Unforeseen infectious diseases that impact large portions of a population can have an adverse impact on mortality and morbidity, and resultant benefits and losses incurred by the Company’s life and
health operations. Accordingly, the Company does anticipate incurring higher costs, potentially similar to prior influenza seasons, as it relates to life insurance claims. However, with much of the country sheltering in place over an extended
period, the Company has experienced lower utilization of certain accident and health benefits, particularly in the Medicare supplement line of business. As a result, and although the actual impact cannot be predicted with certainty at this time, the
Company does not expect significant adverse development in total benefits and losses incurred in its life and health operations.

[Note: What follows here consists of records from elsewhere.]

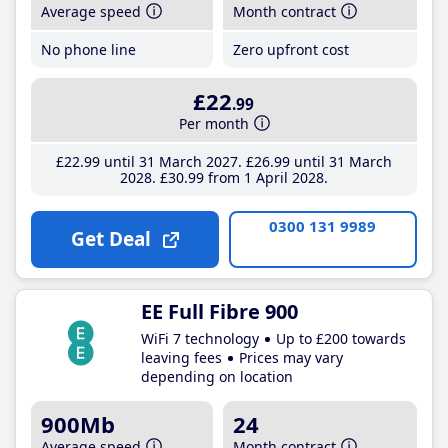
Average speed
Month contract
No phone line
Zero upfront cost
£22
.99
Per month
£22
.99
until 31 March 2027
£26
.99
until 31 March
2028
£30
.99
from 1 April 2028
0300 131 9989
Get Deal
EE Full Fibre 900
WiFi 7 technology
Up to £200 towards
leaving fees
Prices may vary
depending on location
900Mb
24
Average speed
Month contract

In addition to the information set forth in this report, you should carefully consider the discussions of the COVID-19 pandemic and related economic developments presented in our Annual Report on
Form 10-K for the year ended December 31, 2019, our Quarterly Reports on Form 10-Q for the quarters ended March 31, 2020 and June 30, 2020 in other reports we file with the SEC from time to time, all of which could materially affect our business,
financial condition or future results.